Socorro, alguém me dê um coração, que esse já não bate, nem apanha

28/7/2017 - Votorantim - SP

E parece que chega um momento que, de fato, a gente cansa. Se desgasta com os jogos, a falta de interesse, o tempo escasso. Vítimas e atores de uma realidade líquida e promíscua com os próprios interesses e sujeições. Criamos certezas para desmistificar a insegurança de viver num limbo absoluto, de onde não se sai sem arranhões e com alguns pedaços do coração deixados pelo caminho.

Minha estrada emocional tem me deixado cansada ultimamente. Tenho conhecido tanta gente, me apresentado tantas vezes.
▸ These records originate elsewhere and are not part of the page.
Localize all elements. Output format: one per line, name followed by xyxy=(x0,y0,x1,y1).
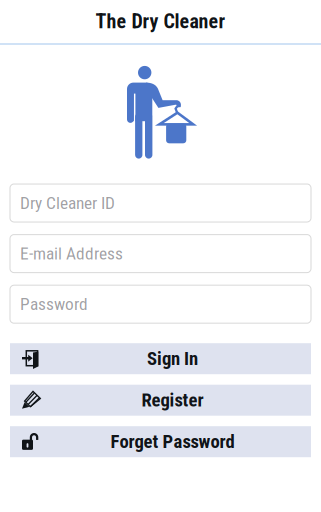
button[interactable]: Register xyxy=(10,385,311,416)
staticText: Sign In xyxy=(147,348,198,370)
staticText: The Dry Cleaner xyxy=(96,10,226,33)
staticText: E-mail Address xyxy=(20,243,123,264)
button[interactable]: Sign In xyxy=(10,343,311,374)
staticText: Password xyxy=(20,294,88,314)
staticText: Forget Password xyxy=(110,431,234,453)
staticText: Dry Cleaner ID xyxy=(20,193,115,213)
staticText: Register xyxy=(142,389,204,411)
button[interactable]: Forget Password xyxy=(10,426,311,457)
Repetidas vezes, minha história vem à tona para se tornar parte de algum pedaço da vida de um novo alguém, naquela imbecil esperança de, finalmente, fazer sentido. De, quem sabe, ficar por mais que algumas horas na tela de um celular ou na companhia gelada de quem só está ali para mais uma noite.

Sou também criadora de histórias líquidas, suprimindo certas vontades na esperança de, aos poucos, conseguir colecionar informações o bastante sobre a vida para poder contemplar verdadeiramente o estar com alguém. E a pessoa às vezes existe, mas tumultua de estranheza os machucados que não estão acostumados a serem remediados. Como uma doença autoimune, expulsamos cuidados e voltamos para dentro. De novo e outra vez mais.

As noites de boemia me ensinam grandes lições simplesmente por mesclar extremos que nos são tão íntimos. Entorpecentes criados para dar voz ao que está abafado, gerando conflito entre a razão e a emoção. A bebedeira como uma passagem comprada às vontades camufladas. No fundo, a busca por goles de significado e de distração. Algumas risadas, boas conversas e nada mais.

Meu interesse tem terminado tão rapidamente. Minha paciência com as conquistas, os jogos de sedução e tempo desperdiçado até as duas pessoas fazerem o que, afinal de contas, queriam desde o início fazer. Vivemos em tempos de procrastinação de vontades por preguiça do longo prazo. Somos tão covardes em pensar no amanhã, que vivemos o hoje com a ansiedade de um sentimento de despedida.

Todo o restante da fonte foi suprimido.